The increases in both of those countries are the result of the Russian invasion of Ukraine, an agricultural powerhouse and one of the world's most important wheat producers, as well as the biggest exporter of seed oils. About half of Ukraine's wheat goes to the Middle East. And Russia, which invaded its neighbour, is the world's biggest exporter of wheat.
Market analysts say that supply from both countries is at risk thanks to the war and that instability is causing wheat prices overall to go up. They have risen 50% in just the past month to come close to a 14-year high. This is now starting to have an outsized impact on Middle Eastern nations.
⚠️ #Lebanon is on a Short Time-Clock to Avert a Food Crisis Catastrophe
#Ukraine supplied 60% of 's #wheat
has 1-month storage bc of #beirutexplosion
⚠️⏱️7 day's #shipping from , but 25 from https://t.co/ufYrsZ3XEM— Prof. Michael Tanchum (@michaeltanchum) March 16, 2022
Social contract
Bread is a staple food in the Middle East, eaten with most meals. Researchers suggest that, depending on the country, bread and grains make up to half of the average local's diet there, compared to up to a quarter of the average European's.
"In these countries, affordable bread for the working masses is a social contract," Michael Tanchum, a senior policy fellow at the European Council on Foreign Relations, who specialises in political economics of the Middle East and Africa, explained. Many Middle Eastern countries subsidise bread for low-income families.
In the past, rising bread prices have been a catalyst for political change in the region.
Egypt, for example, has a history of "bread riots". In 1977, after economic reforms saw state subsidies cut and food prices rise, there were violent demonstrations around the country that resulted in at least 70 deaths.
In 2011, during the Arab Spring, a popular slogan at demonstrations that would eventually topple the military government of Egyptian leader, Hosni Mubarak, was "bread, freedom and social justice".
Researchers looking into the causes of the Arab Spring protests of 2011, which changed the political landscape in the region, found that high food prices and food insecurity, often due to climate change, played a role alongside the public's frustration with their authoritarian leaders.
The phenomenon is ongoing: in 2019, Sudan's President Omar al-Bashir was pushed out of power by protests that began when bread prices tripled.
Analysts at the Washington-based Middle East Institute wrote in a February brief that "between rising energy and food prices, the Ukraine crisis could trigger renewed protests and instability in several MENA countries".
Humanitarian crisis feared
Ferid Belhaj, the World Bank's vice president for the Middle East and North Africa, has pointed to his organisation's particular concerns about Syria, Lebanon and Yemen, countries where the government and economy is already fragile, and which also depend heavily on wheat imports.
Price rises for bread and other consumer goods, as well as important fuels like diesel, now seem inevitable in the Middle East.

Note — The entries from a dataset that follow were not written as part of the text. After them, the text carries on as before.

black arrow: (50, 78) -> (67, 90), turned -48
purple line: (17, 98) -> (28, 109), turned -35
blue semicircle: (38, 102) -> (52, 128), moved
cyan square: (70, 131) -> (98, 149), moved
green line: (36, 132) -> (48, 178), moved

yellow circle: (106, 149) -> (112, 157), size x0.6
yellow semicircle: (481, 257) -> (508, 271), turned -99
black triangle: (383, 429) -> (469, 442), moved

But will they bring radical political change with them again? Experts are not convinced. "People are going to be under real economic pressure," John Raine, a senior adviser for geopolitical due diligence at the International Institute for Strategic Studies in London, confirmed. "But I'm not convinced that it's going to lead to the kind of tremendous shock we saw last time [during the Arab Spring]."
"The main reason being that most nations in the region are in a "very different political situation now," Raine continued. "[Middle Eastern] governments are either in more control and have shut down opposition parties, or there's a political system which has more elasticity in it, as a result of the last 10 years." So, while there may well be demonstrations and disputes thanks to price pressures, Raine thinks these are more likely to accelerate political processes already underway, than start completely new ones.

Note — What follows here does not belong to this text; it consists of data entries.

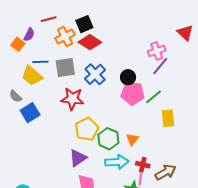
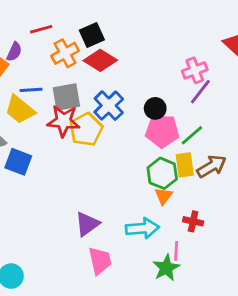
red star: (72, 99) -> (63, 121), moved
blue square: (30, 113) -> (18, 162), turned -36
yellow rectangle: (168, 118) -> (185, 165), moved
yellow pentagon: (87, 129) -> (86, 129), moved
green hexagon: (108, 139) -> (162, 173), moved
red cross: (143, 165) -> (193, 221), moved
brown arrow: (166, 172) -> (212, 166), moved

What happens next will depend on whether there is good governance in a country or not, argued Tanchum, who is also a non-resident fellow at the Middle East Institute.
When it comes to rising food prices, there was already what Tanchum describes as a "perfect storm" brewing. This was due to supply disruptions caused by the COVID-19 pandemic and resulting global mismanagement of that. Climate change has also meant that the Middle East has been unable to produce as much of its own grain.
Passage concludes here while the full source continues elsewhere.